COMPETENCE. Determination of competence functions as a gatekeeping mechanism for informed consent in any healthcare context, because a decision maker's competence is a prerequisite for being able to give informed consent and thus have his/her treatment preferences or decisions respected. In bioethical analyses, competence pertains to a specific task (e.g., making a particular decision); it is not a general quality of persons (Buchanan and Brock). Conceived as decision-relative, competence is a variable or sliding-scale standard; in other words, the greater the degree of risk to patient welfare associated with a particular decision(e.g., to refuse likely life-saving treatment), the higher the standard of competence required of the patient choosing that option (Buchanan and Brock). Nevertheless, determination of competence is based on evaluation of the patient's process of decision making, not the acceptability or reasonability of its outcome. The capacities requisite for competent decision making are the ability to understand and appreciate the risks and benefits of treatment options, the ability to reason and deliberate about those options, and the ability to weigh options against a relatively stable set of values (Buchanan and Brock).
The difference between competence and capacity can be confusing, and the terms are often used interchangeably (Wolpe, Moreno, and Caplan). Medical or mental health professionals determine patient capacity, whereas incompetence is a legal construct, a legal determination that a patient is incapable of making decisions. The standards for determining incompetence are vague given the lack of judicial consensus. Although courts are available to make the determination, it is typically made by the attending physician. Whether the final determination of incompetence must be made by a court or in the clinical setting with judicial consideration remains unsettled (Berg, et al.; Berg and Appelbaum). Despite attempts to establish standardized means for assessing decisional capacity and competence, in clinical practice such judgments are still highly dependent on individual psychiatric evaluations (and attending physicians' judgments). Competence assessment remains difficult, especially when a patient's decision seems contrary to his/her ostensible best interests.
In mental health contexts, competence determinations may be especially complicated. Although an ethical, legal, and medical consensus now exists that a competent adult's voluntary informed choices must be respected in the course of treatment and research, it is not entirely clear how to proceed when a person's decision-making capacity may be compromised by mental illness. Historically there has been an erroneous presumption that mental illness obviates the patient's ability to make competent decisions and that either professional paternalism or surrogate decision making is therefore warranted. While some mental disorders may impair the cognitive faculties upon which the capacities for competent decision making rest, a blanket generalization regarding such an adverse effect of mental illness on decisionmaking capacity is unwarranted. A person with Alzheimer's disease or late life dementia, for example, may be incapable of making some decisions at some times, but at other times may ably comprehend information and weigh options; a patient with bipolar disorder may be quite capable of decision making while medication controls his/her illness, but be incapable if such medication becomes inadequately adjusted to control symptoms of depression or mania. In reality, many people with mental illness may be competent to make medical decisions at least much of the time (Buchanan and Brock; NBAC).

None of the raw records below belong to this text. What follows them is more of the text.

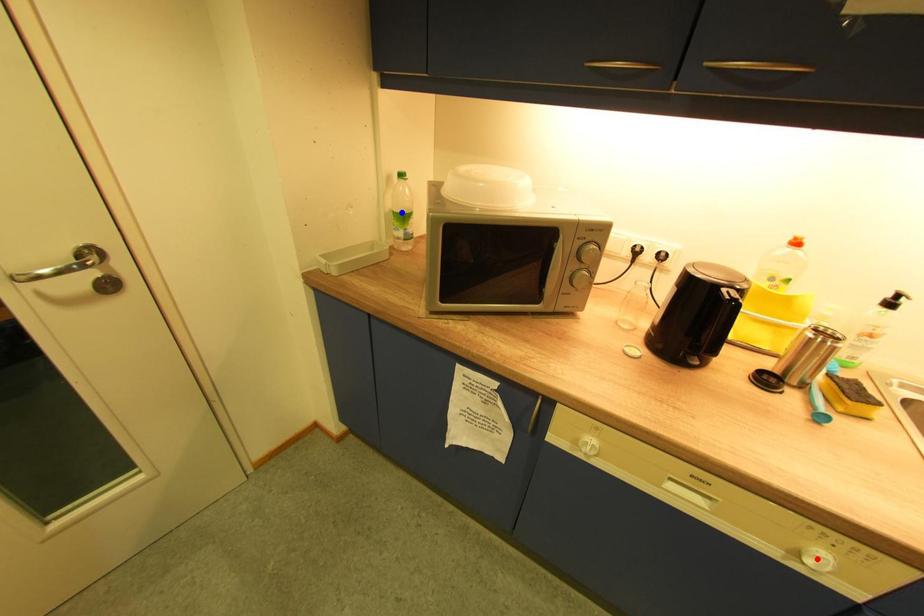 Question: Two points are marked on the image. Which point is closer to the camera?

Choices:
 (A) Blue point is closer.
 (B) Red point is closer.

Answer: (B) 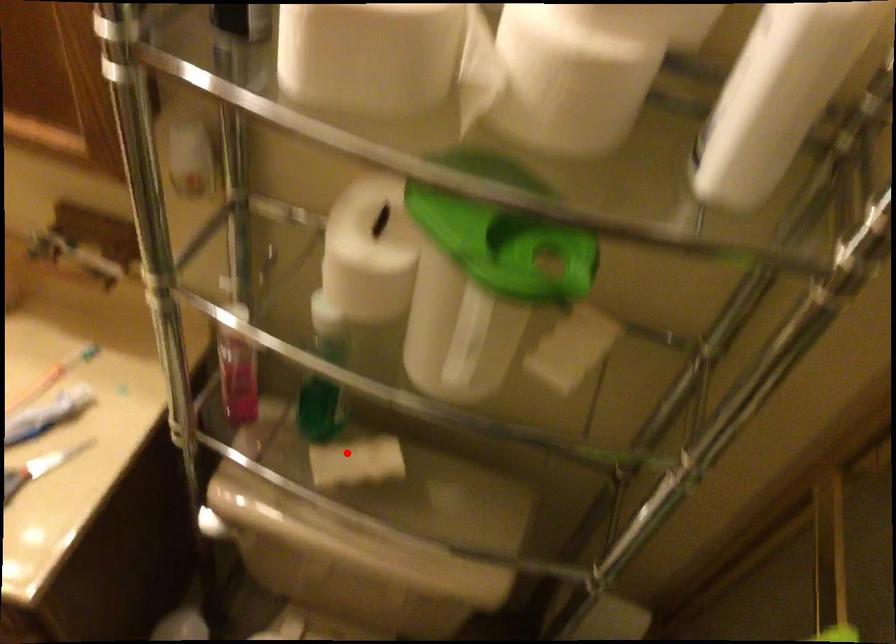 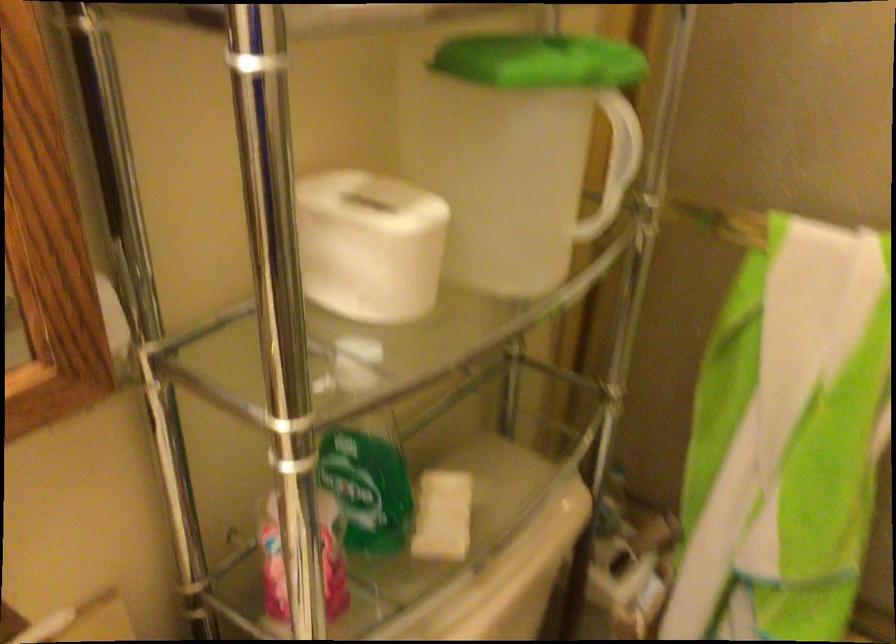 Question: I am providing you with two images of the same scene from different viewpoints. In image1, a red point is highlighted. Considering the same 3D point in image2, which of the following is correct?

Choices:
 (A) It is closer
 (B) It is farther

Answer: (A) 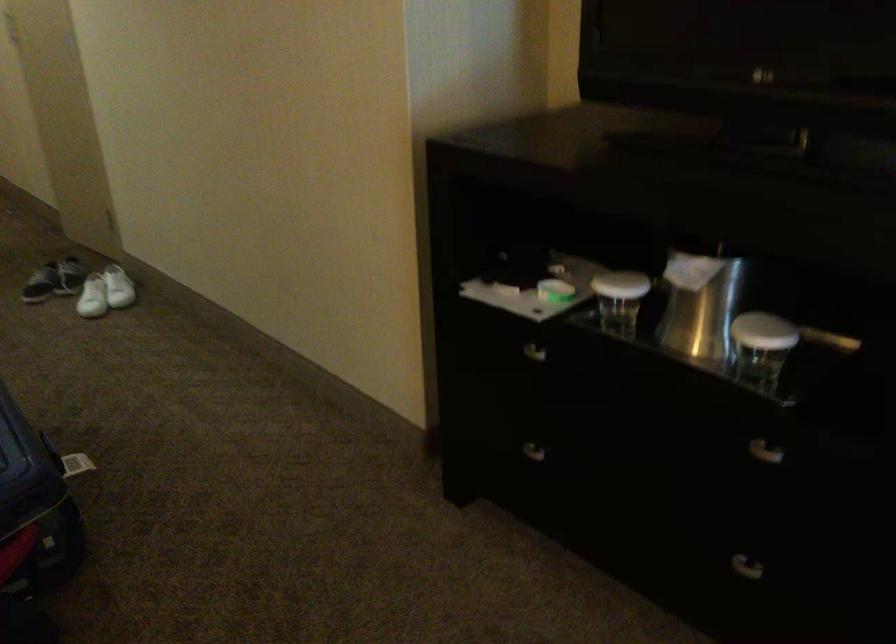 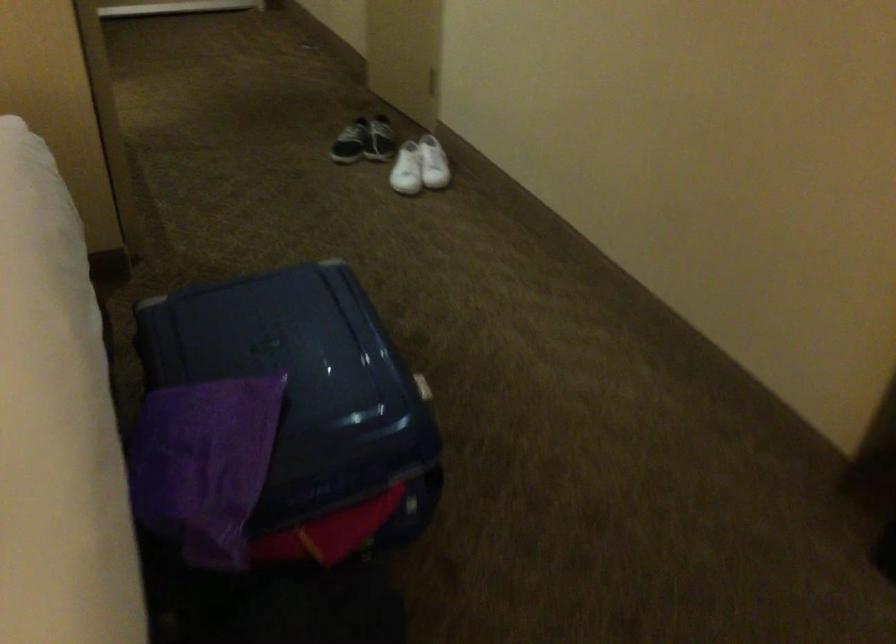 Which direction would the cameraman need to move to produce the second image?

The movement direction of the cameraman is left, forward. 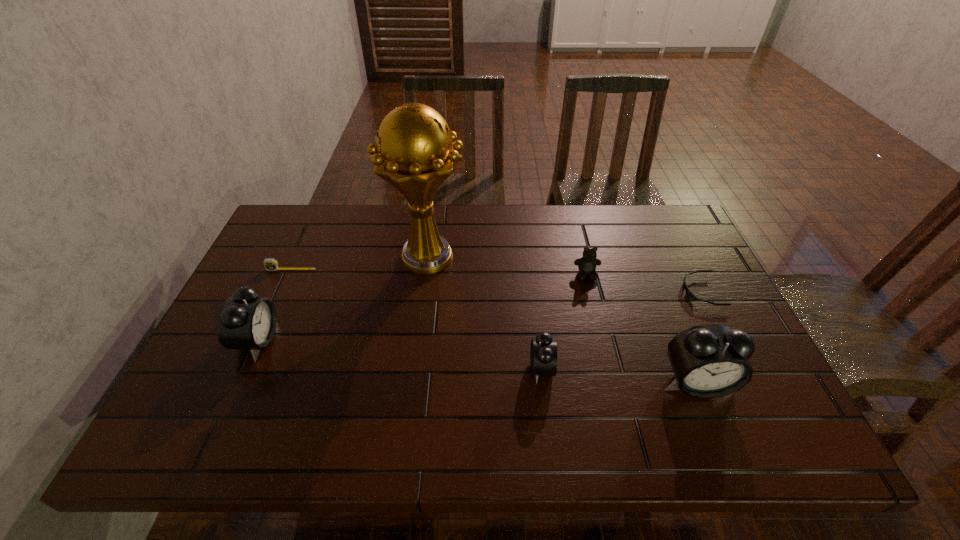 The width and height of the screenshot is (960, 540). I want to click on blank space at the far left corner of the desktop, so click(324, 212).

In the image, there is a desktop. Where is `vacant space at the far right corner`? This screenshot has width=960, height=540. vacant space at the far right corner is located at coordinates (636, 207).

At what (x,y) coordinates should I click in order to perform the action: click on blank region between the shortest object and the trophy_cup. Please return your answer as a coordinate pair (x, y). The width and height of the screenshot is (960, 540). Looking at the image, I should click on (564, 275).

This screenshot has width=960, height=540. I want to click on blank region between the tape measure and the rightmost alarm clock, so click(x=493, y=326).

Where is `empty location between the second shortest alarm clock and the fourth object from left to right`? empty location between the second shortest alarm clock and the fourth object from left to right is located at coordinates click(x=399, y=355).

Where is `free space between the fifth shortest object and the sixth tallest object`? Image resolution: width=960 pixels, height=540 pixels. free space between the fifth shortest object and the sixth tallest object is located at coordinates (275, 305).

You are a GUI agent. You are given a task and a screenshot of the screen. Output one action in this format:
    pyautogui.click(x=<x>, y=<y>)
    Task: Click on the unoccupied area between the trophy_cup and the teddy bear
    The image size is (960, 540).
    Given the screenshot: What is the action you would take?
    pyautogui.click(x=507, y=267)

This screenshot has width=960, height=540. I want to click on free spot between the leftmost alarm clock and the rightmost alarm clock, so click(476, 362).

Find the location of a particular element. Image resolution: width=960 pixels, height=540 pixels. vacant space that is in between the sunglasses and the fifth object from left to right is located at coordinates (644, 283).

Locate an element on the screen. Image resolution: width=960 pixels, height=540 pixels. free space that is in between the rightmost alarm clock and the fifth object from right to left is located at coordinates (562, 321). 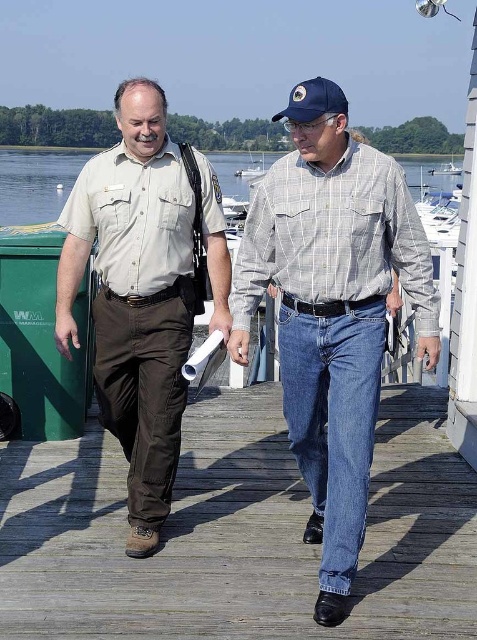 You are a photographer standing at the end of the dock. You want to take a photo of the two men walking side by side along the wooden dock. The clear water at center is between them. How far apart are the two men in the photo?

The two men are 22.99 meters apart in the photo.

You are a photographer standing at the point marked by the coordinates point (x=35, y=182). You want to take a photo of the two men walking along the dock. Since the point is marked as clear water at center, will you be able to capture both men in your photo without any obstructions from the water?

The point marked as clear water at center is at coordinates point (x=35, y=182). Since the men are walking along the wooden dock, which is above the water, their positions would be on the dock, not submerged in the water. Therefore, you can capture both men in your photo without any obstructions from the water. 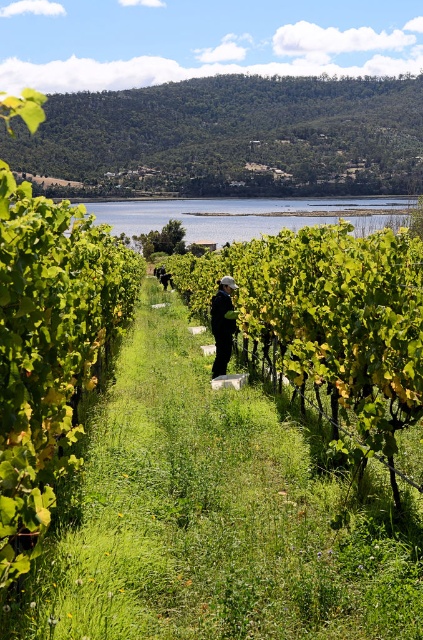 Is clear water at center wider than dark green fabric at center?

Indeed, clear water at center has a greater width compared to dark green fabric at center.

Does clear water at center have a lesser width compared to dark green fabric at center?

Incorrect, clear water at center's width is not less than dark green fabric at center's.

Find the location of a particular element. Image resolution: width=423 pixels, height=640 pixels. clear water at center is located at coordinates (249, 216).

Image resolution: width=423 pixels, height=640 pixels. What are the coordinates of `clear water at center` in the screenshot? It's located at (249, 216).

Between green leafy vine at center and dark green fabric at center, which one is positioned lower?

dark green fabric at center is lower down.

Which is behind, point (335, 435) or point (220, 278)?

The point (220, 278) is behind.

The height and width of the screenshot is (640, 423). I want to click on green leafy vine at center, so click(329, 321).

Does green leafy vine at center lie behind clear water at center?

No, it is not.

How much distance is there between green leafy vine at center and clear water at center?

The distance of green leafy vine at center from clear water at center is 93.54 feet.

Between point (346, 296) and point (353, 208), which one is positioned in front?

Positioned in front is point (346, 296).

I want to click on green leafy vine at center, so click(329, 321).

Responses to patient incompetence—specifically, decision making by a surrogate (or proxy) or by a court—serve as an exception to the usual process of informed consent. Nevertheless, surrogate decision making pursues the dual ethical goals of informed consent: the promotion of patient autonomy and protection of patient welfare. Customarily, the surrogate decision-making process involves obtaining informed consent for treatment (or its refusal) from a surrogate named by the patient in an advance directive, or in the absence of such a directive, by the patients' family members. In the absence of such family members, or in the case of irresoluble conflict among them, courts may appoint a guardian to make healthcare decisions on behalf of an incompetent patient. Advance directives for psychiatric treatment allow for a currently competent person to make plans for a future period during which he/she may lose decisionmaking capacity due to mental illness. These advance directives may include choices about treatment (including electroconvulsive therapy and emergency interventions), medications, hospitalization, research participation (discussed below), and, through the vehicle of a durable power of attorney, the appointment of a surrogate decision maker. Persons who have reason to think they may lose decisional capacity or be subject to involuntary psychiatric commitment may complete such advance directives to guide their psychiatric care and even to help arrange such necessities as temporary custody for their children.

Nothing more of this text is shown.